Decals are provided for one aircraft, “White 58” (W.Nr.220??) of the Verbandsführerschule des General der Jagdflieger – essentially a training school for unit leaders – at Bad Worishofen, Bavaria in March-April 1945. This aircraft is better known for its later use as “Red 4” in the famous flight of brightly coloured 190Ds which flew top cover for the Me 262s of JV 44 at the very end of the war. However, the more sedate “White 58” markings supplied in the kit will still deliver a striking looking model, as Eric’s build of “White 61” – a similarly finished training school aircraft – shows.

 

 

A point worth making about the decals is that, at some point between the release of the original Dual Combo boxing and this Weekend Edition, Eduard has moved from having Cartograf produce its decals, to doing the job in-house. On the sheet, the Eduard decals don’t look to be of quite as high a quality as the earlier Cartograf decals – there are not as crisply printed, and there appear to be some bits of fluff trapped between a couple of the decals and the backing paper, which could show up on the finished model. This is a minor complaint only, however – I am sure the kit decals will be very useable.
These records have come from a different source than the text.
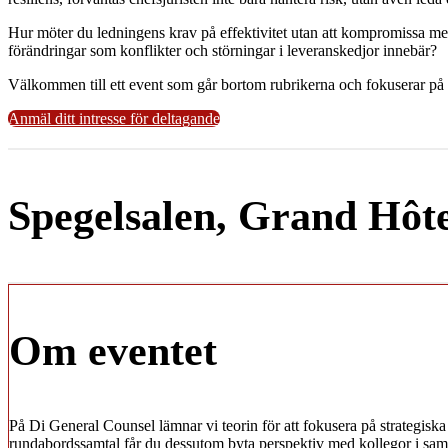
Hur möter du ledningens krav på effektivitet utan att kompromissa me
förändringar som konflikter och störningar i leveranskedjor innebär?
Välkommen till ett event som går bortom rubrikerna och fokuserar på d
Anmäl ditt intresse för deltagande
Spegelsalen, Grand Hôte
Om eventet
På Di General Counsel lämnar vi teorin för att fokusera på strategiska 
rundabordssamtal får du dessutom byta perspektiv med kollegor i samma 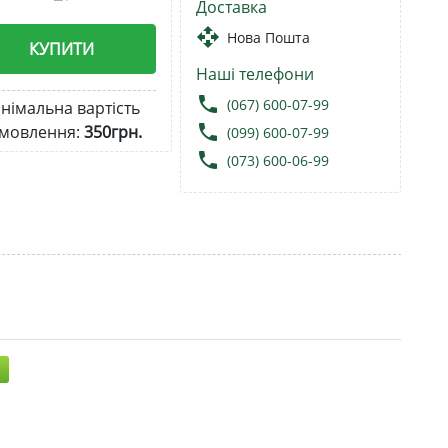
Доставка
open_with
Нова Пошта
КУПИТИ
Наші телефони
local_phone
(067) 600-07-99
німальна вартість
local_phone
мовлення:
350грн.
(099) 600-07-99
local_phone
(073) 600-06-99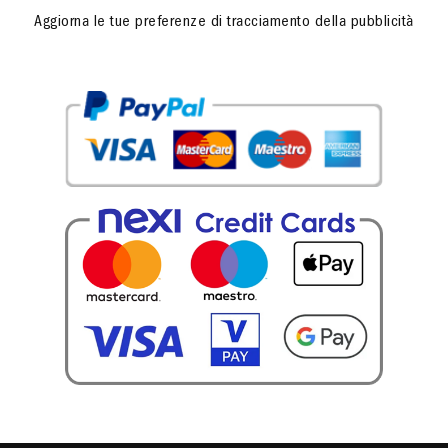
Aggiorna le tue preferenze di tracciamento della pubblicità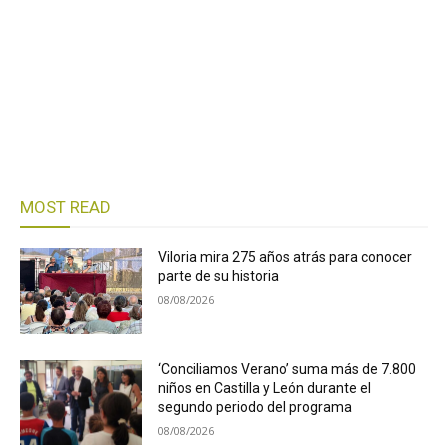
MOST READ
Viloria mira 275 años atrás para conocer
parte de su historia
08/08/2026
‘Conciliamos Verano’ suma más de 7.800
niños en Castilla y León durante el
segundo periodo del programa
08/08/2026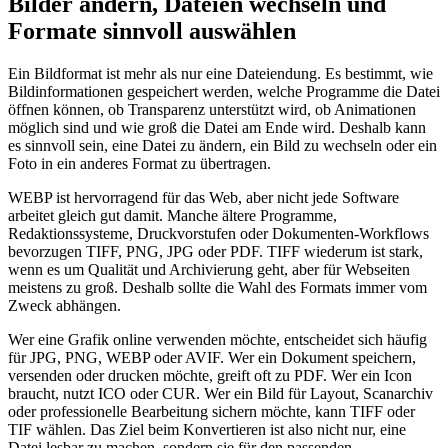
Bilder ändern, Dateien wechseln und
Formate sinnvoll auswählen
Ein Bildformat ist mehr als nur eine Dateiendung. Es bestimmt, wie
Bildinformationen gespeichert werden, welche Programme die Datei
öffnen können, ob Transparenz unterstützt wird, ob Animationen
möglich sind und wie groß die Datei am Ende wird. Deshalb kann
es sinnvoll sein, eine Datei zu ändern, ein Bild zu wechseln oder ein
Foto in ein anderes Format zu übertragen.
WEBP ist hervorragend für das Web, aber nicht jede Software
arbeitet gleich gut damit. Manche ältere Programme,
Redaktionssysteme, Druckvorstufen oder Dokumenten-Workflows
bevorzugen TIFF, PNG, JPG oder PDF. TIFF wiederum ist stark,
wenn es um Qualität und Archivierung geht, aber für Webseiten
meistens zu groß. Deshalb sollte die Wahl des Formats immer vom
Zweck abhängen.
Wer eine Grafik online verwenden möchte, entscheidet sich häufig
für JPG, PNG, WEBP oder AVIF. Wer ein Dokument speichern,
versenden oder drucken möchte, greift oft zu PDF. Wer ein Icon
braucht, nutzt ICO oder CUR. Wer ein Bild für Layout, Scanarchiv
oder professionelle Bearbeitung sichern möchte, kann TIFF oder
TIF wählen. Das Ziel beim Konvertieren ist also nicht nur, eine
Datei lesbar zu machen, sondern sie für den passenden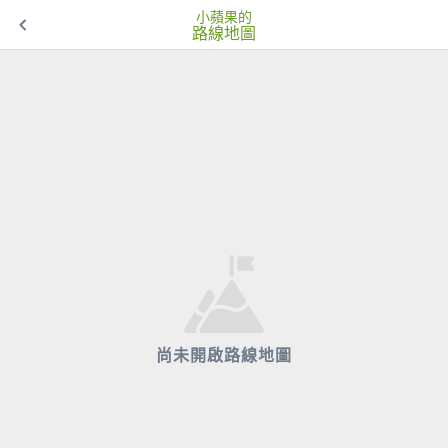
小蘋果的
路線地圖
尚未開啟路線地圖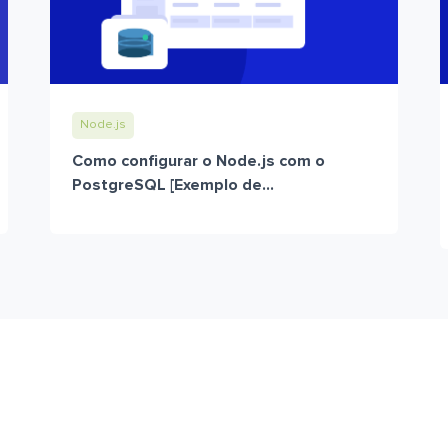
Node.js
Como configurar o Node.js com o
PostgreSQL [Exemplo de...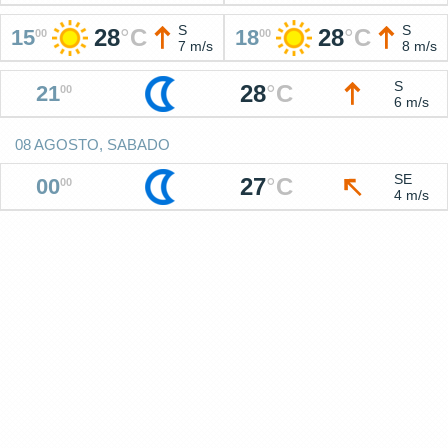
S
S
28
°
C
28
°
C
15
18
00
00
7 m/s
8 m/s
S
28
°
C
21
00
6 m/s
08 AGOSTO, SABADO
SE
27
°
C
00
00
4 m/s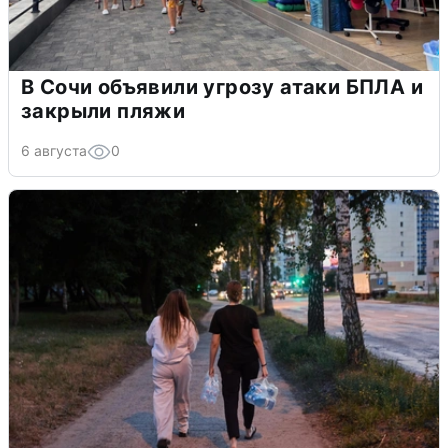
В Сочи объявили угрозу атаки БПЛА и
закрыли пляжи
6 августа
0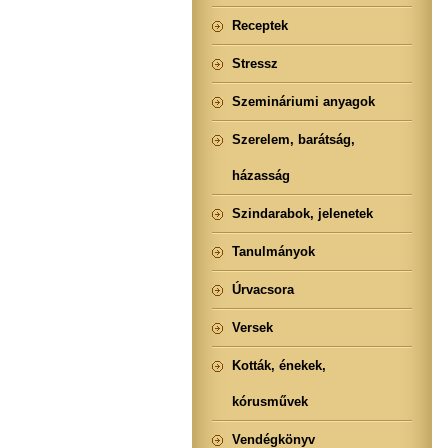
Receptek
Stressz
Szemináriumi anyagok
Szerelem, barátság,
házasság
Szindarabok, jelenetek
Tanulmányok
Úrvacsora
Versek
Kották, énekek,
kórusművek
Vendégkönyv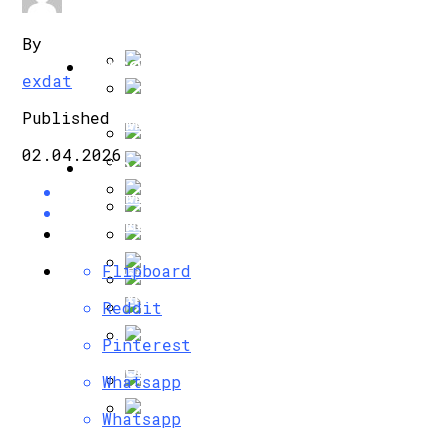
Штукатурка Фасада Любой Сложности О
By
КРАСОТА И ЗДОРОВЬЕ
exdat
Что Такое Алюминиевые Фасадные Пан
Published
Медидерма Пилинги: Воздействие, Эфф
02.04.2026
АВТО
Современное Строительство Дома Под 
Миндальный Пилинг Для Лица: Отзывы И
Искусство Детейлинга: Как Придать А
Способы Выпуска Современных Сэндв
Flipboard
Лактолан Пилинг Крем Холи Ленд, Прим
Упаковка И Оформление Товаров: Важн
Reddit
Насколько Важно Получение Разрешени
Химический Пилинг: Противопоказания
Pinterest
Особенности Газосиликатных Блоков
Whatsapp
Ретиноевый Пилинг: Противопоказания,
Whatsapp
Появились Изображения Интерьера Новог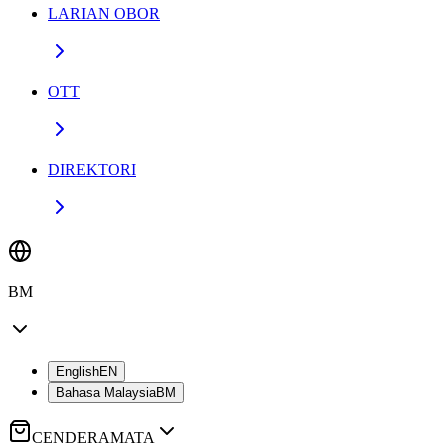
LARIAN OBOR
OTT
DIREKTORI
BM
English
EN
Bahasa Malaysia
BM
CENDERAMATA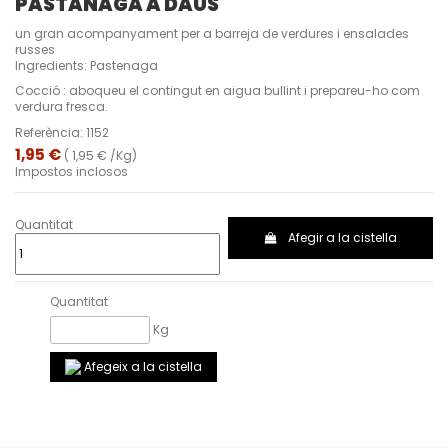
PASTANAGA A DAUS
un gran acompanyament per a barreja de verdures i ensalades
russes
Ingredients: Pastenaga
Cocció : aboqueu el contingut en aigua bullint i prepareu-ho com
verdura fresca.
Referència:
1152
1,95 €
( 1,95 € /Kg)
Impostos inclosos
Quantitat
Afegir a la cistella
Quantitat
Kg
Afegeix a la cistella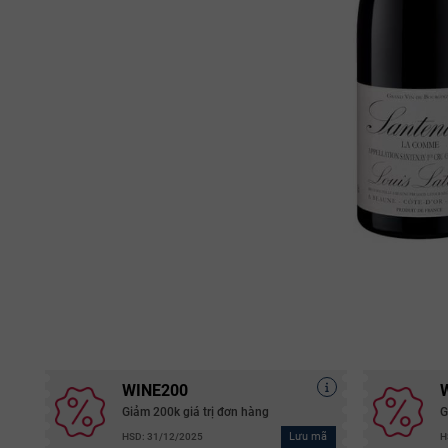
WINE200
Giảm 200k giá trị đơn hàng
G
Lưu mã
HSD: 31/12/2025
H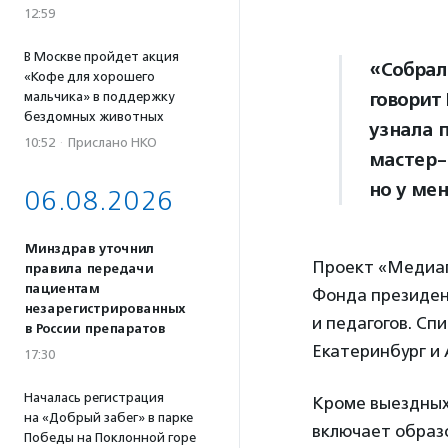
12:59
В Москве пройдет акция
«Собрал
«Кофе для хорошего
говорит
мальчика» в поддержку
бездомных животных
узнала п
10:52
·
Прислано НКО
мастер-
но у ме
06.08.2026
Минздрав уточнил
Проект «Медиаг
правила передачи
пациентам
Фонда президент
незарегистрированных
и педагогов. Сп
в России препаратов
Екатеринбург и 
17:30
Началась регистрация
Кроме выездных
на «Добрый забег» в парке
включает образ
Победы на Поклонной горе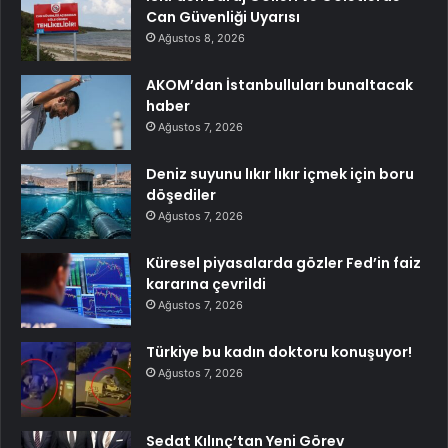
Can Güvenliği Uyarısı
Ağustos 8, 2026
AKOM’dan İstanbulluları bunaltacak
haber
Ağustos 7, 2026
Deniz suyunu lıkır lıkır içmek için boru
döşediler
Ağustos 7, 2026
Küresel piyasalarda gözler Fed’in faiz
kararına çevrildi
Ağustos 7, 2026
Türkiye bu kadın doktoru konuşuyor!
Ağustos 7, 2026
Sedat Kılınç’tan Yeni Görev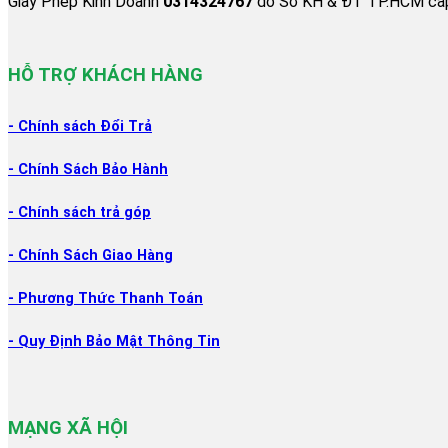
Giấy Phép Kinh Doanh
0314324767
do Sở KH & ĐT TP.HCM cấp
HỖ TRỢ KHÁCH HÀNG
- Chính sách Đổi
Trả
- Chính Sách Bảo Hành
- Chính sách trả góp
- Chính Sách Giao Hàng
- Phương Thức Thanh Toán
- Quy Định Bảo Mật Thông Tin
MẠNG XÃ HỘI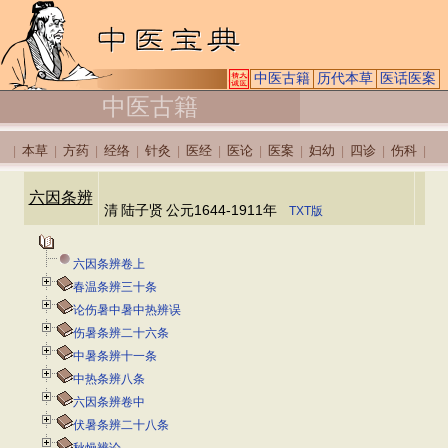
中医古籍
历代本草
医话医案
中医古籍
本草
方药
经络
针灸
医经
医论
医案
妇幼
四诊
伤科
|
|
|
|
|
|
|
|
|
|
|
六因条辨
清
陆子贤
公元1644-1911年
TXT版
六因条辨卷上
春温条辨三十条
论伤暑中暑中热辨误
伤暑条辨二十六条
中暑条辨十一条
中热条辨八条
六因条辨卷中
伏暑条辨二十八条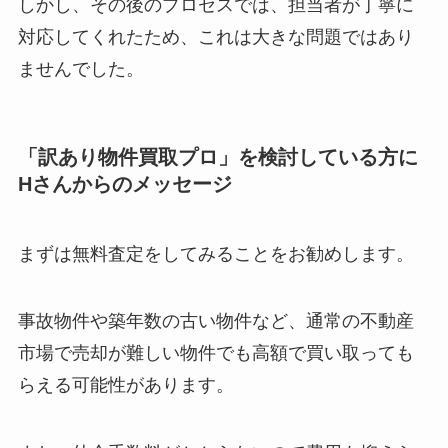
しかし、その後のプロセスでは、担当者が丁寧に
対応してくれたため、これは大きな問題ではあり
ませんでした。
「訳あり物件買取プロ」を検討している方に
Hさんからのメッセージ
まずは無料査定をしてみることをお勧めします。
事故物件や築年数の古い物件など、通常の不動産
市場で売却が難しい物件でも高額で買い取っても
らえる可能性があります。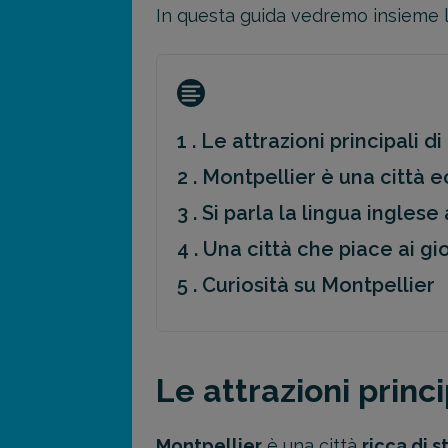
In questa guida vedremo insieme le a
1 . Le attrazioni principali d
2 . Montpellier è una città
3 . Si parla la lingua ingles
4 . Una città che piace ai gi
5 . Curiosità su Montpellier
Le attrazioni princi
Montpellier
è una città
ricca di s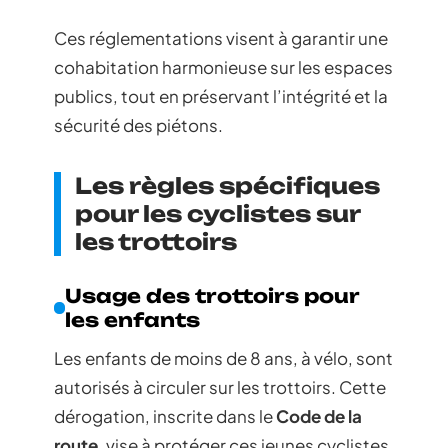
Ces réglementations visent à garantir une
cohabitation harmonieuse sur les espaces
publics, tout en préservant l’intégrité et la
sécurité des piétons.
Les règles spécifiques
pour les cyclistes sur
les trottoirs
Usage des trottoirs pour
les enfants
Les enfants de moins de 8 ans, à vélo, sont
autorisés à circuler sur les trottoirs. Cette
dérogation, inscrite dans le
Code de la
route
, vise à protéger ces jeunes cyclistes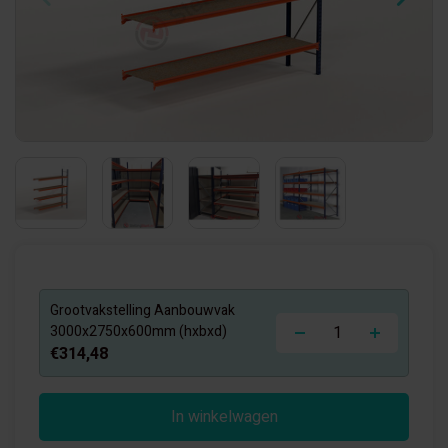
Grootvakstelling Aanbouwvak
-
+
3000x2750x600mm (hxbxd)
€314,48
In winkelwagen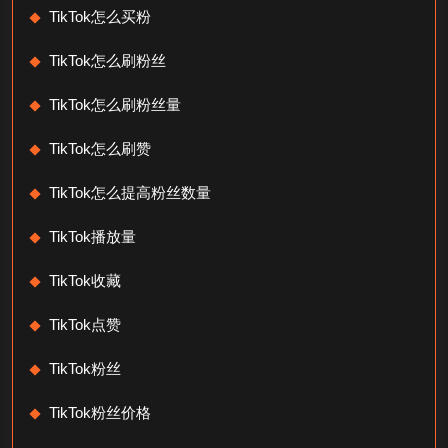
TikTok怎么买粉
TikTok怎么刷粉丝
TikTok怎么刷粉丝量
TikTok怎么刷赞
TikTok怎么提高粉丝数量
TikTok播放量
TikTok收藏
TikTok点赞
TikTok粉丝
TikTok粉丝价格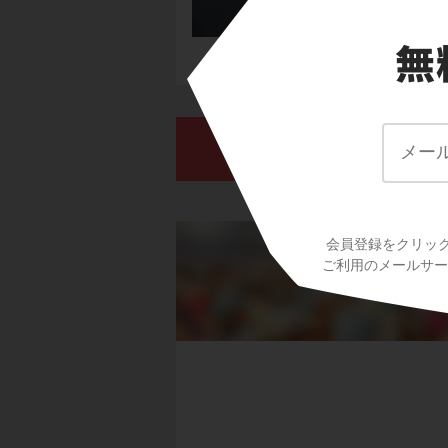
会員登録をクリッ
ご利用のメールサービ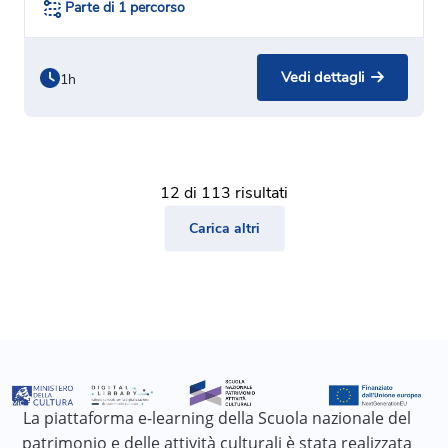
Parte di 1 percorso
Vedi dettagli
1h
12 di 113 risultati
Carica altri
La piattaforma e-learning della Scuola nazionale del
patrimonio e delle attività culturali è stata realizzata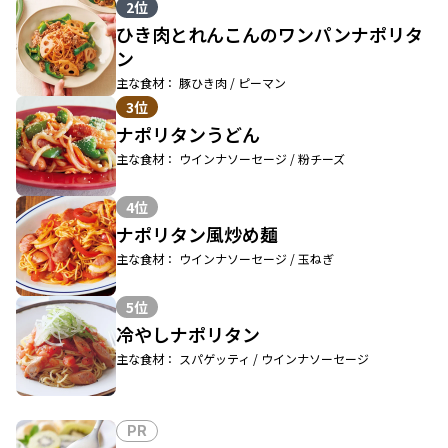
2位
ひき肉とれんこんのワンパンナポリタ
ン
主な食材： 豚ひき肉 / ピーマン
3位
ナポリタンうどん
主な食材： ウインナソーセージ / 粉チーズ
4位
ナポリタン風炒め麺
主な食材： ウインナソーセージ / 玉ねぎ
5位
冷やしナポリタン
主な食材： スパゲッティ / ウインナソーセージ
PR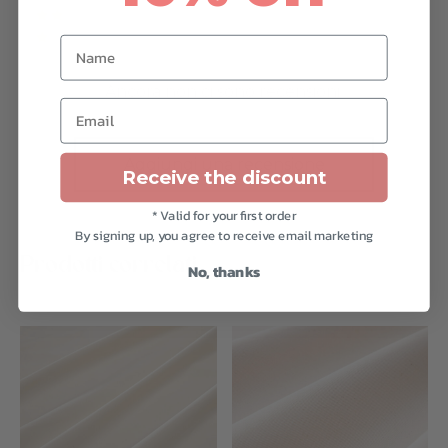
Valutato
su 5
Valutato
su 5
Name
Ancora non ci sono recensioni.
Email
Aggiungi una recensione
Receive the discount
* Valid for your first order
By signing up, you agree to receive email marketing
Prodotti correlati
No, thanks
Questo
Que
prodotto
pro
ha
ha
più
più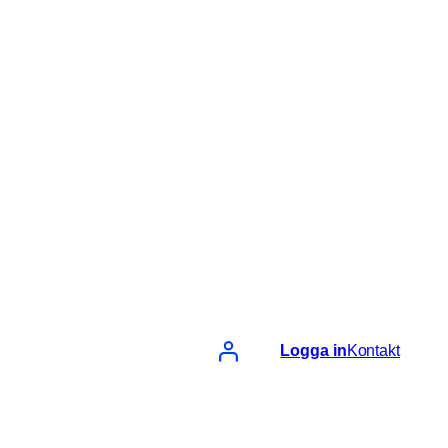
Logga in
Kontakt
A complete sheet of stencils is also included, with enough provided to complete two aircraft.

 

 

As is the case with all Weekend Edition kits, the instructions are basic but perfectly adequate. Even the major apparent drawback – a black-and-white painting guide and decal placement scheme – isn’t really a problem, because full-colour side profile and upper camouflage views of the aircraft represented are provided on the kit box lid and sides. Also worth applauding is the excellent stencil placement guide, with its clearly-marked four view drawings which leave no room for confusion.


 

Conclusion

 

As a largely accurate, highly buildable kit of a popular late war Luftwaffe subject, this Weekend Edition boxing should be a good seller for Eduard, particularly given the price compared to the company’s ProfiPACK and Dual Combo offerings. Now that Weekend Editions have been released of the D-11, D-13 and standard D-9 kits, perhaps we can look forward to a similar budget repackaging of Eduard’s 190D-9 Late (Ta 152 tail) ProfiPACK kit? Here’s hoping. Highly recommended.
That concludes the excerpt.